As noted by mdurant in the comments:

fsspec caches filesystem instances, so if you call SSHFileSystem (or derivative) withe same arguments twice, you do NOT create a new ftp session but reuse the existing one.

See Instance/Listing caching.

Depending on your use-case, you might need to pass skip_instance_cache=True or use_listings_cache=False.

Consider that, if you use the same arguments to create a PaginatedSFTPFileSystem instance, fsspec will return the cached SFTPFileSystem instance.
If you want to force the creation of a new FTP session, you can do so by passing a unique argument when creating the PaginatedSFTPFileSystem instance.

For example, you can add a dummy argument that takes a unique value each time you want to create a new FTP session:

# Create a new PaginatedSFTPFileSystem instance with a new FTP session
fs1 = PaginatedSFTPFileSystem(host="your_host", username="your_username", password="your_password", dummy_arg1="unique_value_1")
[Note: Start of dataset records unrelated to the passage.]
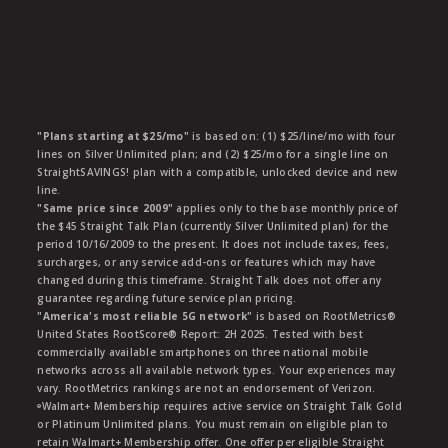
"Plans starting at $25/mo"
is based on: (1) $25/line/mo with four
lines on Silver Unlimited plan; and (2) $25/mo for a single line on
StraightSAVINGS! plan with a compatible, unlocked device and new
line.
"Same price since 2009"
applies only to the base monthly price of
the $45 Straight Talk Plan (currently Silver Unlimited plan) for the
period 10/16/2009 to the present. It does not include taxes, fees,
surcharges, or any service add-ons or features which may have
changed during this timeframe. Straight Talk does not offer any
guarantee regarding future service plan pricing.
"America's most reliable 5G network"
is based on RootMetrics®
United States RootScore® Report: 2H 2025. Tested with best
commercially available smartphones on three national mobile
networks across all available network types. Your experiences may
vary. RootMetrics rankings are not an endorsement of Verizon.
ᶱWalmart+ Membership requires active service on Straight Talk Gold
or Platinum Unlimited plans. You must remain on eligible plan to
retain Walmart+ Membership offer. One offer per eligible Straight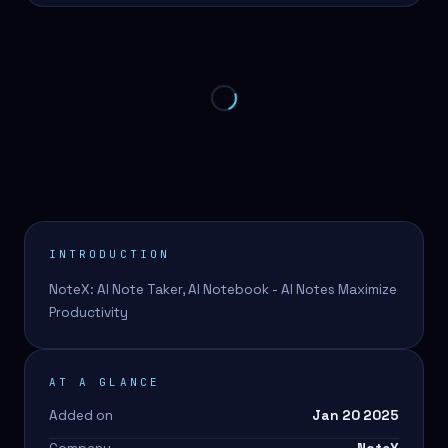
INTRODUCTION
NoteX: AI Note Taker, AI Notebook - AI Notes Maximize
Productivity
AT A GLANCE
Added on
Jan 20 2025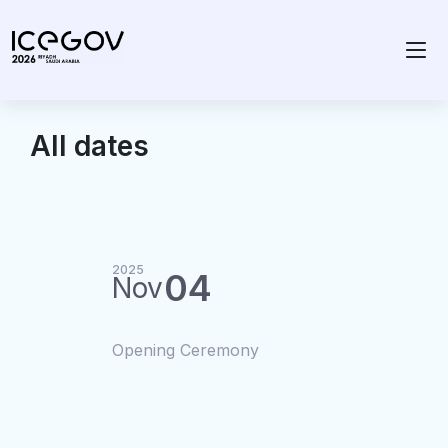
All dates
2025
04
Nov
Opening Ceremony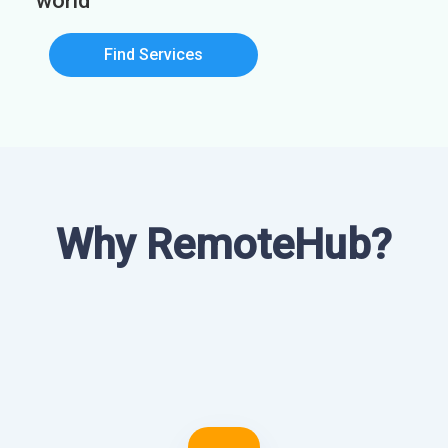
world
Find Services
Why RemoteHub?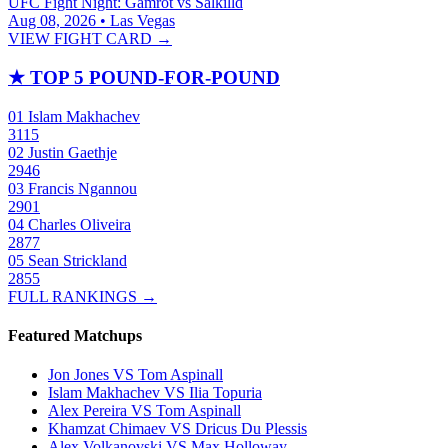
UFC Fight Night: Gamrot vs Salkilld
Aug 08, 2026 • Las Vegas
VIEW FIGHT CARD →
★
TOP 5 POUND-FOR-POUND
01
Islam Makhachev
3115
02
Justin Gaethje
2946
03
Francis Ngannou
2901
04
Charles Oliveira
2877
05
Sean Strickland
2855
FULL RANKINGS →
Featured Matchups
Jon Jones VS Tom Aspinall
Islam Makhachev VS Ilia Topuria
Alex Pereira VS Tom Aspinall
Khamzat Chimaev VS Dricus Du Plessis
Alex Volkanovski VS Max Holloway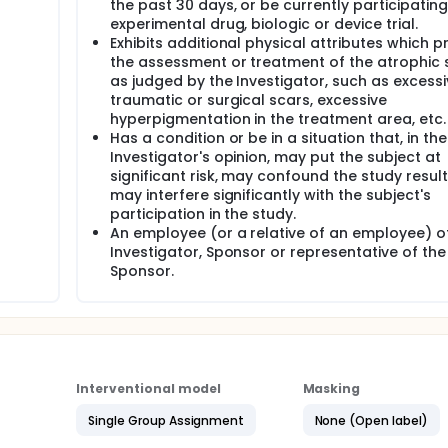
the past 30 days, or be currently participating
experimental drug, biologic or device trial.
Exhibits additional physical attributes which p
the assessment or treatment of the atrophic 
as judged by the Investigator, such as excessiv
traumatic or surgical scars, excessive
hyperpigmentation in the treatment area, etc.
Has a condition or be in a situation that, in the
Investigator's opinion, may put the subject at
significant risk, may confound the study result
may interfere significantly with the subject's
participation in the study.
An employee (or a relative of an employee) o
Investigator, Sponsor or representative of the
Sponsor.
Interventional model
Masking
Single Group Assignment
None (Open label)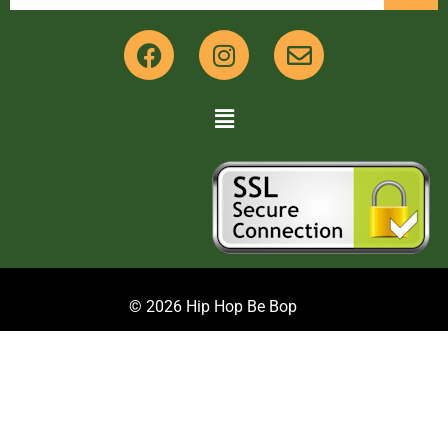
© 2026 Hip Hop Be Bop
# Create another new PaginatedSFTPFileSystem instance with a new FTP session
fs2 = PaginatedSFTPFileSystem(host="your_host", username="your_username", password="your_password", dummy_arg2="unique_value_2")

In that example, fs1 and fs2 will have separate FTP sessions, despite having the same host, username, and password, because the unique dummy arguments force fsspec to create new instances instead of reusing the cached one.